## Data for review
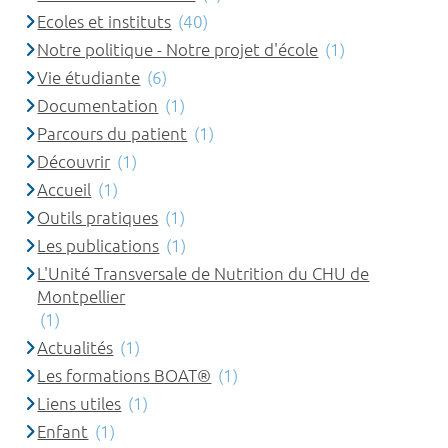
Ecoles et instituts
(40)
Notre politique - Notre projet d'école
(1)
Vie étudiante
(6)
Documentation
(1)
Parcours du patient
(1)
Découvrir
(1)
Accueil
(1)
Outils pratiques
(1)
Les publications
(1)
L'Unité Transversale de Nutrition du CHU de
Montpellier
(1)
Actualités
(1)
Les formations BOAT®
(1)
Liens utiles
(1)
Enfant
(1)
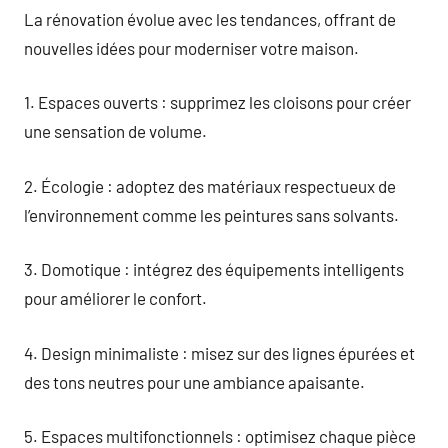
La rénovation évolue avec les tendances, offrant de
nouvelles idées pour moderniser votre maison.
1. Espaces ouverts : supprimez les cloisons pour créer
une sensation de volume.
2. Écologie : adoptez des matériaux respectueux de
l’environnement comme les peintures sans solvants.
3. Domotique : intégrez des équipements intelligents
pour améliorer le confort.
4. Design minimaliste : misez sur des lignes épurées et
des tons neutres pour une ambiance apaisante.
5. Espaces multifonctionnels : optimisez chaque pièce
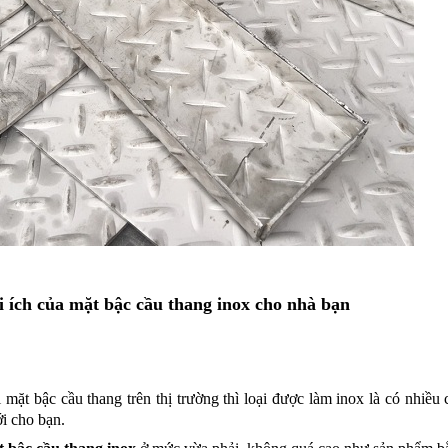
 ích của mặt bậc cầu thang inox cho nhà bạn
 mặt bậc cầu thang trên thị trường thì loại được làm inox là có nhiều
i cho bạn.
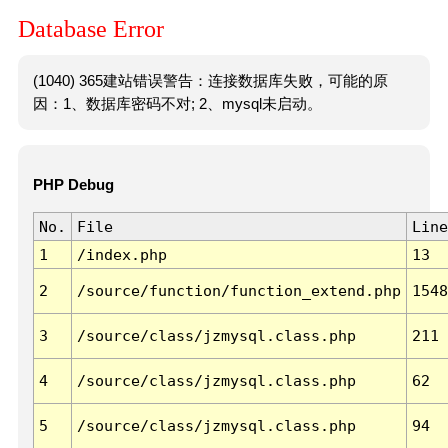
Database Error
(1040) 365建站错误警告：连接数据库失败，可能的原
因：1、数据库密码不对; 2、mysql未启动。
PHP Debug
No.
File
Line
1
/index.php
13
2
/source/function/function_extend.php
1548
3
/source/class/jzmysql.class.php
211
4
/source/class/jzmysql.class.php
62
5
/source/class/jzmysql.class.php
94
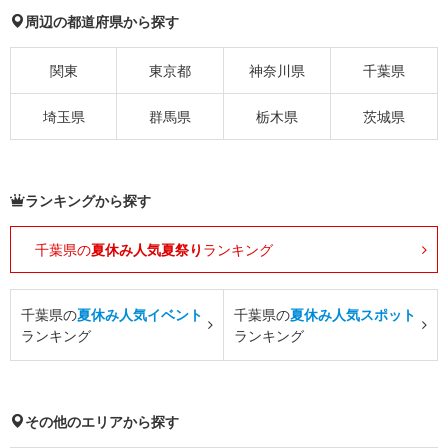
周辺の都道府県から探す
関東
東京都
神奈川県
千葉県
埼玉県
群馬県
栃木県
茨城県
ランキングから探す
千葉県の
夏休み人気夏祭り
ランキング
千葉県の
夏休み人気イベント
千葉県の
夏休み人気スポット
ランキング
ランキング
その他のエリアから探す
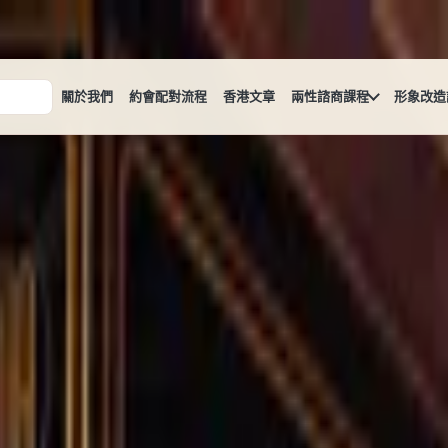
關於我們
約會配對流程
香港文章
兩性諮商課程
形象改造
私藏!
袋約會推薦餐廳清單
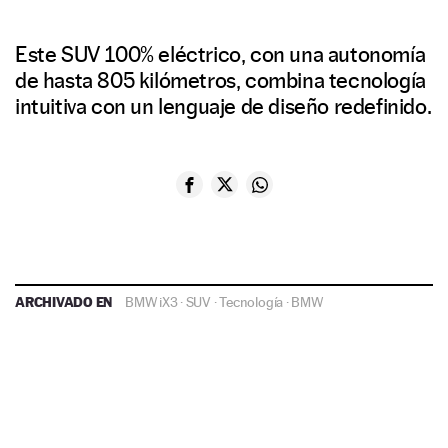
Este SUV 100% eléctrico, con una autonomía
de hasta 805 kilómetros, combina tecnología
intuitiva con un lenguaje de diseño redefinido.
ARCHIVADO EN
BMW iX3
·
SUV
·
Tecnología
·
BMW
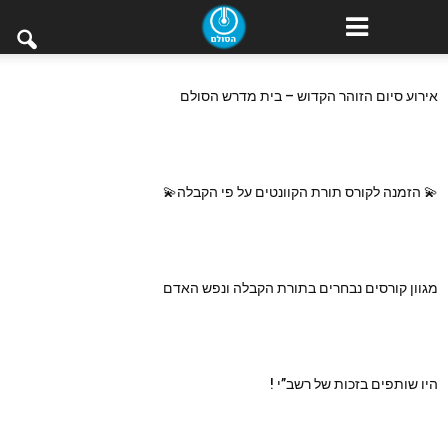
אירוע סיום הזוהר הקדוש – בית מדרש הסולם
💫 הזמנה לקורס תורת הקוונטים על פי הקבלה💫
מגוון קורסים נבחרים בתורת הקבלה ונפש האדם
היו שותפים בזכות של רשב”י !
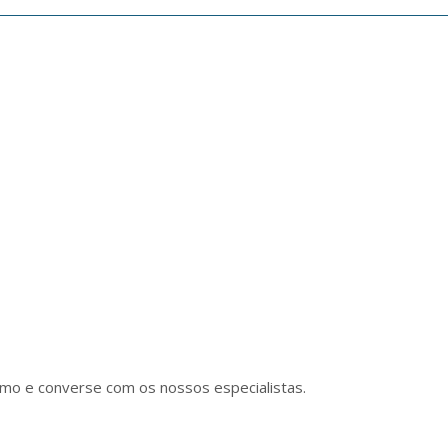
imo e converse com os nossos especialistas. 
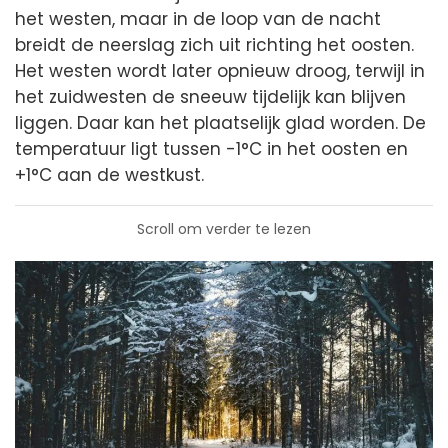
het westen, maar in de loop van de nacht
breidt de neerslag zich uit richting het oosten.
Het westen wordt later opnieuw droog, terwijl in
het zuidwesten de sneeuw tijdelijk kan blijven
liggen. Daar kan het plaatselijk glad worden. De
temperatuur ligt tussen -1°C in het oosten en
+1°C aan de westkust.
Scroll om verder te lezen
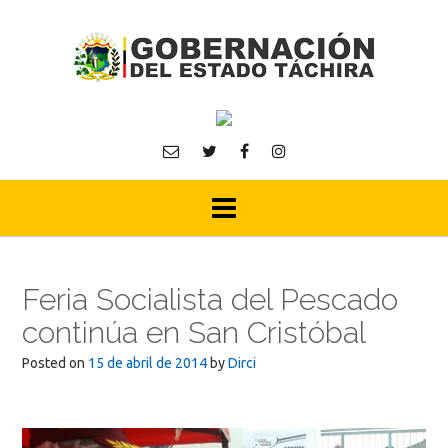
Skip
to
content
Feria Socialista del Pescado
continúa en San Cristóbal
Posted on
15 de abril de 2014
by
Dirci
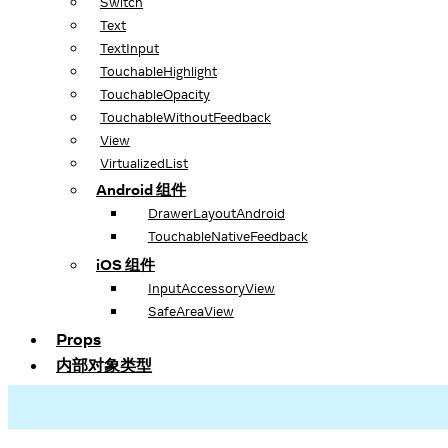
Switch
Text
TextInput
TouchableHighlight
TouchableOpacity
TouchableWithoutFeedback
View
VirtualizedList
Android 组件
DrawerLayoutAndroid
TouchableNativeFeedback
iOS 组件
InputAccessoryView
SafeAreaView
Props
内部对象类型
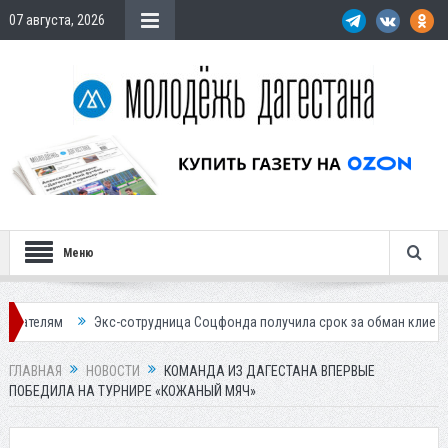
07 августа, 2026
Меню
Экс-сотрудница Соцфонда получила срок за обман клиентов
Жител
ГЛАВНАЯ
НОВОСТИ
КОМАНДА ИЗ ДАГЕСТАНА ВПЕРВЫЕ
ПОБЕДИЛА НА ТУРНИРЕ «КОЖАНЫЙ МЯЧ»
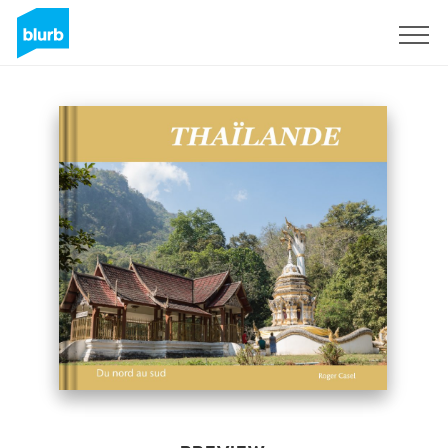
Sign Up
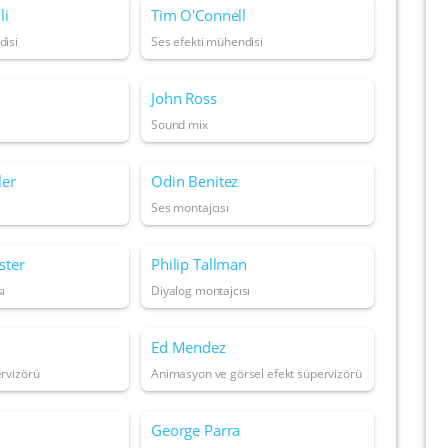
li
Tim O'Connell
disi
Ses efekti mühendisi
John Ross
Sound mix
ler
Odin Benitez
Ses montajcısı
ster
Philip Tallman
ı
Diyalog montajcısı
Ed Mendez
ervizörü
Animasyon ve görsel efekt süpervizörü
George Parra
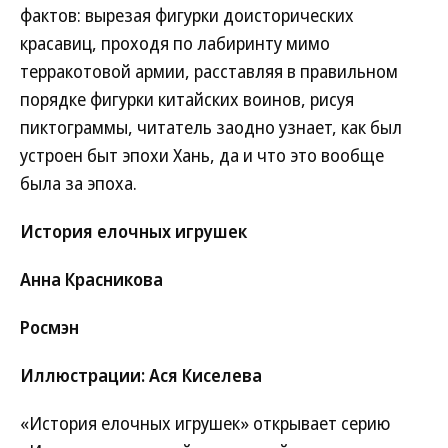
фактов: вырезая фигурки доисторических
красавиц, проходя по лабиринту мимо
терракотовой армии, расставляя в правильном
порядке фигурки китайских воинов, рисуя
пиктограммы, читатель заодно узнает, как был
устроен быт эпохи Хань, да и что это вообще
была за эпоха.
История елочных игрушек
Анна Красникова
Росмэн
Иллюстрации: Ася Киселева
«История елочных игрушек» открывает серию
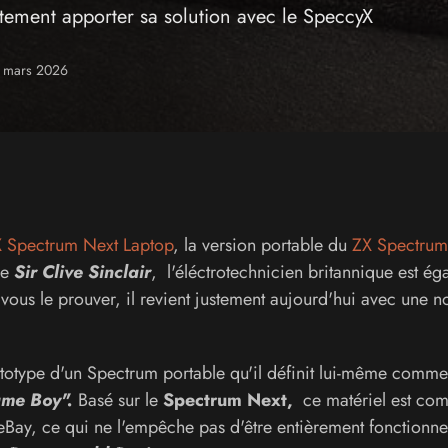
stement apporter sa solution avec le SpeccyX
25 mars 2026
 Spectrum Next Laptop
, la version portable du
ZX Spectrum
de
Sir Clive Sinclair
,
l'éléctrotechnicien britannique est ég
vous le prouver, il revient justement aujourd'hui avec une n
ototype d'un Spectrum portable qu'il définit lui-même comme
Game Boy".
Basé sur le
Spectrum Next,
ce matériel est co
Bay, ce qui ne l'empêche pas d'être entièrement fonctionne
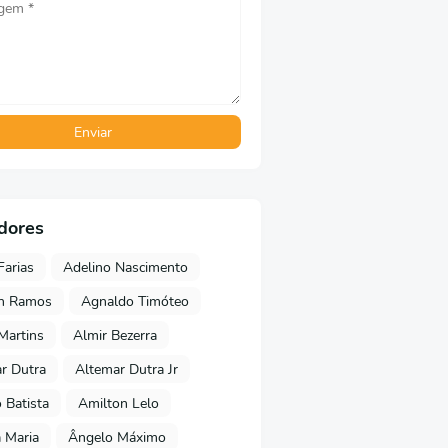
dores
Farias
Adelino Nascimento
on Ramos
Agnaldo Timóteo
 Martins
Almir Bezerra
r Dutra
Altemar Dutra Jr
Batista
Amilton Lelo
 Maria
Ângelo Máximo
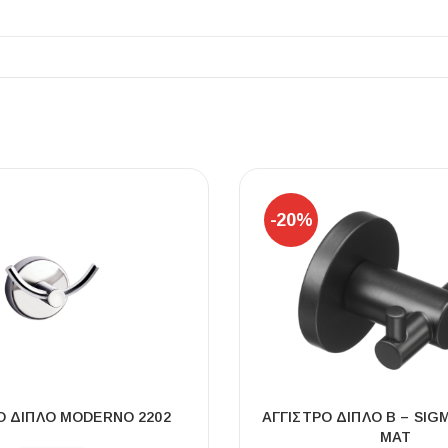
ΠΛΑΚΑΚ
Μοντέρνο μ
-20%
ΔΕΣ ΤΟ
Ο ΔΙΠΛΌ MODERNO 2202
ΑΓΓΙΣΤΡΟ ΔΙΠΛΟ Β – SIG
ΜΑΤ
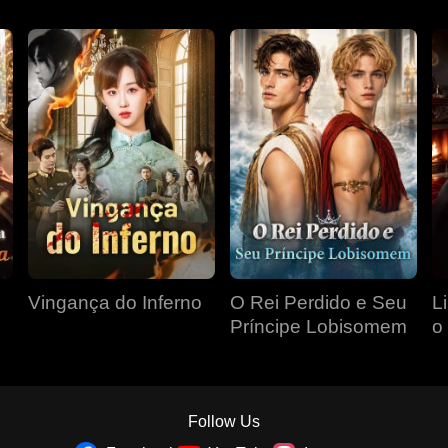
Vingança do Inferno
O Rei Perdido e Seu
L
Príncipe Lobisomem
o
P
Follow Us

## What is required
Within the entries above, how many lines include the word "הקבלה"? Respond with the number only.

## Answer to this task
2